Soft-confinement conversion of Co-Salen-organic-frameworks to uniform cobalt nanoparticles embedding within porous carbons as robust trifunctional electrocatalysts

Abstract Co nanoparticles with about 10 nm particle size embedded in nitrogen-doped carbons (Co@N C) were successfully synthesized by a soft-confinement conversion strategy. A special Co(II)-Salen-organic framework was prepared as the precursor, which isolated a few Co(II) ions with thick aromatic polymer pore walls. These Co(II) ions were thermally converted into fine Co nanoparticles highly dispersing in porous nitrogen-doped carbons. The as-prepared Co@N Cs showed efficient electrocatalytic performance for oxygen reduction reaction (ORR) and oxygen evolution reaction (OER), together with better catalytic durability. In alkaline solution, the optimized Co@N C-800 exhibited a positive ORR half-wave potential (E 1/2 ) of 0.85 V, superior to the benchmark Pt/C (E 1/2  = 0.84 V). It also had a low overpotential (E η ) of 0.35 V at a current density of 10 mA cm −2 for OER, close to IrO 2 (E η  = 0.36 V) catalysts. It could be also utilized as the outstanding air electrode materials in Zn-air batteries, which exhibited higher peak power density and cycling stability than Pt/C-based counterpart.
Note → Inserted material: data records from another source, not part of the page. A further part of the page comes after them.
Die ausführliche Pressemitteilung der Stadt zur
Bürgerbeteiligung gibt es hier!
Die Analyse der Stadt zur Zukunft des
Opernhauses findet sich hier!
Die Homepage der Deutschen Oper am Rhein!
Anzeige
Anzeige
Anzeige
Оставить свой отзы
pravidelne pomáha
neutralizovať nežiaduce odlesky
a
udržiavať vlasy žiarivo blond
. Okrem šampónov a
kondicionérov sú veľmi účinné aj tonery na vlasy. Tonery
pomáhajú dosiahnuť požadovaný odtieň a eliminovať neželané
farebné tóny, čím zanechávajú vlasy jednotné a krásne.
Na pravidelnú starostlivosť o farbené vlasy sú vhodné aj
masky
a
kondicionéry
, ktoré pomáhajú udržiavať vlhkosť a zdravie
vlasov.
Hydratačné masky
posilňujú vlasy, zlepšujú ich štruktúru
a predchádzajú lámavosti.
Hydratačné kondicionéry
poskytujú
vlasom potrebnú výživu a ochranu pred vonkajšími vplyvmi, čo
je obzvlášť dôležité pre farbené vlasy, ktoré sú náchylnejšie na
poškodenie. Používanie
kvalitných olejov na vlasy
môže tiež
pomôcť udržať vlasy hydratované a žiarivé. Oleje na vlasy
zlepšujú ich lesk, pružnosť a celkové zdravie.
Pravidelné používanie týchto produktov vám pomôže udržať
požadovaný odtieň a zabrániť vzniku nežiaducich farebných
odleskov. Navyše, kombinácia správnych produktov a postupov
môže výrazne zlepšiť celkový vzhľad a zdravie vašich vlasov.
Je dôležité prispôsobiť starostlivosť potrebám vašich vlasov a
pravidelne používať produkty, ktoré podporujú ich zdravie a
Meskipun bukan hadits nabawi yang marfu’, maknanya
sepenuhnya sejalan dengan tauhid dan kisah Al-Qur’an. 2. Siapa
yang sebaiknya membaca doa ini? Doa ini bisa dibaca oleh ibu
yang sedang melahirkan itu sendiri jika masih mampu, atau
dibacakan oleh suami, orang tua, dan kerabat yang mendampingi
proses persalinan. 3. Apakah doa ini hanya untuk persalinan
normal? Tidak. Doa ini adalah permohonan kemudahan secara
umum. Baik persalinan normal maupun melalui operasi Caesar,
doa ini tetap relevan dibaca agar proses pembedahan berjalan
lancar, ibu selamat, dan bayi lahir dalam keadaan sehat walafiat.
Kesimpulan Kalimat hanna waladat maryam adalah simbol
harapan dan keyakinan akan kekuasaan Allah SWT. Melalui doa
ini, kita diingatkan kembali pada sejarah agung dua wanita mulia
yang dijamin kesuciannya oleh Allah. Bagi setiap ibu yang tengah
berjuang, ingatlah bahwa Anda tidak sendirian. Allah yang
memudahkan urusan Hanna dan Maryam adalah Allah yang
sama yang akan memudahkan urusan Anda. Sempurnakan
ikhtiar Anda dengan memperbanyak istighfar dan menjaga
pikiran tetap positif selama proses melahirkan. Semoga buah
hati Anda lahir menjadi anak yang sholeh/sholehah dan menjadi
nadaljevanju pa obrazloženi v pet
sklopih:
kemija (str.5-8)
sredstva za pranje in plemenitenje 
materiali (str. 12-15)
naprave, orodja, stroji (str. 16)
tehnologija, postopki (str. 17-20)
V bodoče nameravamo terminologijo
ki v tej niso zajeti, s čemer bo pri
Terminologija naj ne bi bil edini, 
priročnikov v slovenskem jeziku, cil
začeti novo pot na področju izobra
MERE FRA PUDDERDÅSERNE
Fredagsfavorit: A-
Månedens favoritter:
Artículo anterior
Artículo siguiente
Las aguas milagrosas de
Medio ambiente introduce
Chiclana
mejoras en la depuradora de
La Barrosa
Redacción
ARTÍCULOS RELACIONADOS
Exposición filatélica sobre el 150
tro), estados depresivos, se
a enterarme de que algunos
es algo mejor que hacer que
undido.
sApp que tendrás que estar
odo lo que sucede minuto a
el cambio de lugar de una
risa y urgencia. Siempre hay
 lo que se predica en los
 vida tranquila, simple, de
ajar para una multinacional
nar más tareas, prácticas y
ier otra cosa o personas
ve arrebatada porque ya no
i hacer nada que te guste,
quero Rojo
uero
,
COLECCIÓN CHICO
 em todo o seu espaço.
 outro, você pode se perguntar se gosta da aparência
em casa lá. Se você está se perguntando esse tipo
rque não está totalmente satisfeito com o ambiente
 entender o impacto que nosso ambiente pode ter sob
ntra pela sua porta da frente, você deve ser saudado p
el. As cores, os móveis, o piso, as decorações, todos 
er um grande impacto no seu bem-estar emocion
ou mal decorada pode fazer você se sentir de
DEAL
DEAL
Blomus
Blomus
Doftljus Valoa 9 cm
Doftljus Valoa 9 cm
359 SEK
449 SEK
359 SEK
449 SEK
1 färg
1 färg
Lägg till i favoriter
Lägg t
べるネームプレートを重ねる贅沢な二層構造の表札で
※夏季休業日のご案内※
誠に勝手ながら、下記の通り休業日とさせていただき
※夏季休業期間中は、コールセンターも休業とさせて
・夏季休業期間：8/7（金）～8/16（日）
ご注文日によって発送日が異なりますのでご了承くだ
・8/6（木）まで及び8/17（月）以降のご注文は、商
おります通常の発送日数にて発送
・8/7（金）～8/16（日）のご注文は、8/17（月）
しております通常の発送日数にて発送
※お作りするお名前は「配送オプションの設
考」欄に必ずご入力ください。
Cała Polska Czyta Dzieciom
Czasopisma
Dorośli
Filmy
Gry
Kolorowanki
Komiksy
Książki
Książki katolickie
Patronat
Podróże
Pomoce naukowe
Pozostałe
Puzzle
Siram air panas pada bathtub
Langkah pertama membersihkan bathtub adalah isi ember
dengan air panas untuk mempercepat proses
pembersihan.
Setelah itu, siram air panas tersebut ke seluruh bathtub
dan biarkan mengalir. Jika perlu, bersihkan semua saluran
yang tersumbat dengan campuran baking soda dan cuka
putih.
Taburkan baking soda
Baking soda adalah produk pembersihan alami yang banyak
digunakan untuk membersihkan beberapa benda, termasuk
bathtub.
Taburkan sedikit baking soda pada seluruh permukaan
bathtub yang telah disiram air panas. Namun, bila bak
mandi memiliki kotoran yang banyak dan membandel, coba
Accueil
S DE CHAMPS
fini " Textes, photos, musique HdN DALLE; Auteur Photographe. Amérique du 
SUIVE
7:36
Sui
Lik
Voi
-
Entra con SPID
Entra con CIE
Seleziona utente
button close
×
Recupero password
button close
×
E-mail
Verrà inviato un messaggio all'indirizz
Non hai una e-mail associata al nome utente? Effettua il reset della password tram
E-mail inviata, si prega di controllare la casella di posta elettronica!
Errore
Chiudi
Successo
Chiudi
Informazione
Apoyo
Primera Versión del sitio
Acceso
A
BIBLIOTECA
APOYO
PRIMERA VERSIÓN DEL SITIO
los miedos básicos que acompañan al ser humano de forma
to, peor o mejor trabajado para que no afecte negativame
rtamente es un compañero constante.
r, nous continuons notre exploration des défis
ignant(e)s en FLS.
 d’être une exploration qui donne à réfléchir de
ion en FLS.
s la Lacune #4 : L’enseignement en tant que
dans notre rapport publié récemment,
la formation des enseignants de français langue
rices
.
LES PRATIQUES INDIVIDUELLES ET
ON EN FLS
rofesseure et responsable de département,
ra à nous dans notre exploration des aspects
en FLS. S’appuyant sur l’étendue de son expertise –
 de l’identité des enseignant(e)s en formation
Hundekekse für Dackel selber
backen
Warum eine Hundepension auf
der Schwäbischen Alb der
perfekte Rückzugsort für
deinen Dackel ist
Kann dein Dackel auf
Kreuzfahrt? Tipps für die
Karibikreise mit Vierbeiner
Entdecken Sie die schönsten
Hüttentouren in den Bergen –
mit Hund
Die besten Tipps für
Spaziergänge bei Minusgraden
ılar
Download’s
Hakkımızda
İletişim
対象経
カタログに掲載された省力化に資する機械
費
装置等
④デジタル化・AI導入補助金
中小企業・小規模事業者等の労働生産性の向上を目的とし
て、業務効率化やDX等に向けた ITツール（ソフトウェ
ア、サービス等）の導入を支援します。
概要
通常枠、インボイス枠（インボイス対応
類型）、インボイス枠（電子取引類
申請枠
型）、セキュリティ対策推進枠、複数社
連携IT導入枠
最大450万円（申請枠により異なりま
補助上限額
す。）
By this unique soft-confinement conversion of Co(II)-Salen-COFs, the derived Co@N Cs possessed the optimized local strcutures (high porosity and graphization degree) and the multiple active sites especially including high-density Co nanoparticle-activitated carbon layers, which contributed to their impressive trifunational electrocatalytic properities.